What I'm looking at are:

1. Termidor SC, 
2. Talstar P (Talstar One) 
3. Round- Up

Thanks,

ksks


----------



## jcapler (Oct 17, 2016)

I was just thinking about looking this up the other day. I actually do the same thing. I usually only spray Toro (I believe this is the name) bug spray on my wood pile. It is a good grade spray that is safe for humans once it is dry. It will be interesting to hear what the "pros" say about this. 


Sent from my iPhone using Tapatalk


----------



## maple1 (Oct 17, 2016)

Isn't Round-Up for weeds?

Not really sure, but I'm thinking regular treatment would be needed to be much effective, and with a once-only thing, bugs could still take up residence after effectiveness wears off. But I have no experience in doing it.

I don't think burning it would create issues - residue it leaves behind on what it touches or what touches it, maybe. Plus maybe what might make it to other critters.

EDIT: I see you do say weed killer in the title. Wondering why to spray a wood pile for weeds?


----------



## mass_burner (Oct 17, 2016)

I just use the trimmer around the front, sides from time to time. You can also spread some mulch. 

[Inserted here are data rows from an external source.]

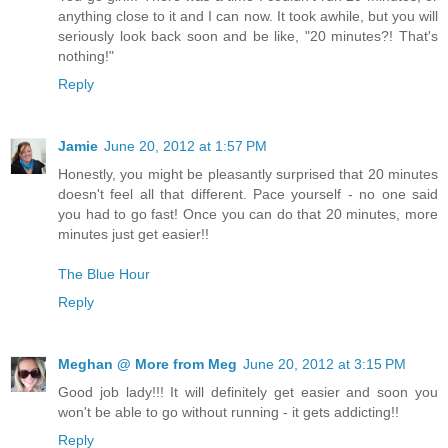
anything close to it and I can now. It took awhile, but you will
seriously look back soon and be like, "20 minutes?! That's
nothing!"
Reply
Jamie
June 20, 2012 at 1:57 PM
Honestly, you might be pleasantly surprised that 20 minutes
doesn't feel all that different. Pace yourself - no one said
you had to go fast! Once you can do that 20 minutes, more
minutes just get easier!!
The Blue Hour
Reply
Meghan @ More from Meg
June 20, 2012 at 3:15 PM
Good job lady!!! It will definitely get easier and soon you
won't be able to go without running - it gets addicting!!
Reply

Critters, I say live and let live. You'll be using the wood when the critters are long gone anyway.


----------



## ksks (Oct 17, 2016)

http://www.domyownpestcontrol.com/termidor-sc-p-184.html?gclid=CNqg5c6W4s8CFYUyaQoddzAKRg

They talk about trenching with Termidor around the house.  Maybe trenching around the woodpile too.

ksks


----------



## cygnus (Oct 17, 2016)

I would not personally use any chemicals on the woodpile.  I can't see how you'd every keep the critters all away (those that crawl around and in the wood) and they pretty much die off with the cold snap anyway.  More importantly, bringing these chemicals into your home is a terrible idea.  Round-Up does nasty things to the body at parts per billion.  Very nasty stuff and not something you want to introduce into your interior environment...or exterior for that matter.  Just my 2 cents.


----------



## Hasufel (Oct 17, 2016)

If you wanted to treat something you were going to burn, I'd stick with plant-based insecticides. You can get some that are based on either natural plant oils or pyrethrins (which come from chrysanthemum plants). Herbicides like Roundup/glyphosate are designed to break down in soil but probably will persist longer on a stack of dry firewood.


----------



## Jeffm1 (Oct 17, 2016)

ksks said:


> Thanks for the forum.  Looking to get some good advice.  I'm a novice, so probably can't offer too much in the area.
> 
> Does anyone know if I could put termite poison and bug/spiker treatment on my wood pile.
> 
> ...


Sprinkle food grade diatomaceous earth (yes, some say this stuff is edible but I wont be eating anytime soon) on your wood pile instead. Kills insects, won't harm humans.


----------



## ksks (Oct 17, 2016)

Jeffm1, I just found out about that tonight.  Sounds interesting.  Only problem is it can't get wet, as I understand.  Sounds like a good option for my garage and barn.


----------



## Poindexter (Oct 18, 2016)

Jeffm1 said:


> Sprinkle food grade diatomaceous earth (yes, some say this stuff is edible but I wont be eating anytime soon) on your wood pile instead. Kills insects, won't harm humans.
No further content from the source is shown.